A La Verne Law moot court team bested opponents from Northwestern University and U.C. Hastings while advancing to the Thomas Tang National Moot Court Competition in Washington, D.C.
Although the La Verne Law team did not place in the extremely competitive event in the nation’s capital, judges repeatedly complimented the skills of third-year students Margarita Velikanov and Amir Carr.
Velikanov and Carr earned third place at the western regional competition in October. Velikanov also earned the honor of 2nd place oralist.
“We were able to do better than students ranked in the top 10, top 20 of all law schools in the nation,” Velikanov said. “It’s very overwhelming because it was so unexpected.”
Adjunct La Verne Law professor Dean McVay, an attorney with Lewis Brisbois Bisgaard & Smith LLP, was instrumental in the team’s success, she said. McVay has been coaching moot court teams since 1999, and La Verne Law’s teams have placed well in a variety of competitions.
“He knew how to foster every student’s talent and teach every student what he or she needed to know or do, and out of nowhere you sounded better than you ever thought you could,” she said.
Velikanov and Carr received their question in August and dedicated hundreds of hours to preparing for the National Asian Pacific American Bar Association’s annual competition.
For national competitions, moot court teams must practice 16 times, arguing both sides before a panel of judges.
“We ask every conceivable question so they are not thrown off,” McVay said. “The students love it. They love the fact that they are getting one-on-one faculty attention and support. There’s instant return, critique, conversation. It’s almost like being in a theater rehearsal.”

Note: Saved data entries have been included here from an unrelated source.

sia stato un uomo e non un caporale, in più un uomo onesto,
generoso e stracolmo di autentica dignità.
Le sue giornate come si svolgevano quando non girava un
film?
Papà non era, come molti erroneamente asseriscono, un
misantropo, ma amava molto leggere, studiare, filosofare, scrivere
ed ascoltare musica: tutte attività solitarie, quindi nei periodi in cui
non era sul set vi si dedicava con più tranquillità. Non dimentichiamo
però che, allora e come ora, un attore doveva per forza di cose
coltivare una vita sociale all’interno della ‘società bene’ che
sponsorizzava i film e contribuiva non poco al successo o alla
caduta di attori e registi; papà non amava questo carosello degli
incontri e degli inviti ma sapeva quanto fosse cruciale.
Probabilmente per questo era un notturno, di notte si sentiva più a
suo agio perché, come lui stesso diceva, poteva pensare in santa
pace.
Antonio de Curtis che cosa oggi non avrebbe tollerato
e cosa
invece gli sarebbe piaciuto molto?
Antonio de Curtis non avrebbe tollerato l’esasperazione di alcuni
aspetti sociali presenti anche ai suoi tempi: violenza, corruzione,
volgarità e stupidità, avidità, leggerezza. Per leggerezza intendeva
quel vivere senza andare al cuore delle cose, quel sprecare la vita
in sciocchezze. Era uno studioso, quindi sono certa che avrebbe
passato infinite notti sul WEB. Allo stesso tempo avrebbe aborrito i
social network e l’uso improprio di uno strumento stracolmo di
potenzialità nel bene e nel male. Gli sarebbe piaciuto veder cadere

Carr said moot court has taught him litigation and advocacy skills.
“You don’t get the opportunity to develop the practical side of the law unless you have an externship or you are on a moot court team,” he said. “For me, that’s the biggest supplement to what I’ve learned in law school. I’m excited about going to nationals. It’s a reflection of the hard work we’ve put in.”
Velikanov said moot court is teaching her how to be an attorney.

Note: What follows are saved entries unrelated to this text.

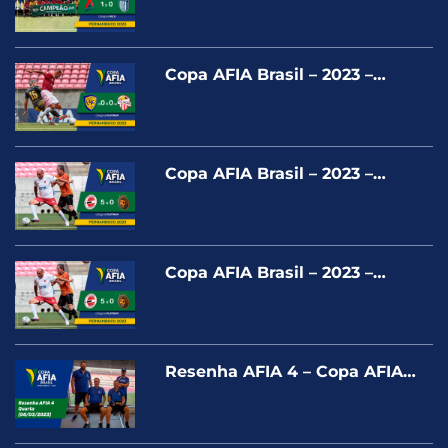
GOLD
Copa AFIA Brasil – 2023 –
UNIÃO F.C. X PONTA NEGRA –
PLATINUM
Copa AFIA Brasil – 2023 –
COLORADO X LARANJA
MECANICA BR – PLATINUM
Copa AFIA Brasil – 2023 –
COLORADO X LARANJA
MECANICA BR – PLATINUM
Resenha AFIA 4 – Copa AFIA
Pernambuco – Quarta
(08/03/2023)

“You learn to think on your feet. You learn to think when something is thrown at you from left field. Those kinds of skills are so paramount to being an attorney and they are not taught in the classroom.”
Students also become familiar with basics such as how to stand at the podium and how to address the court.
The skill sets La Verne students acquire through moot court sets them apart, McVay said.
“Our students are a step above the rest because they know how to communicate and be persuasive,” he said. “When they go into court, they are ready to do that.”
Velikanov and Carr enjoyed going to Washington and are thankful for the experience.
“It’s hard not to be proud of yourself in that you are able to go to nationals against schools you never thought you would compete against,” Velikanov said. “There’s also a lot of pride in representing the University of La Verne College of Law.”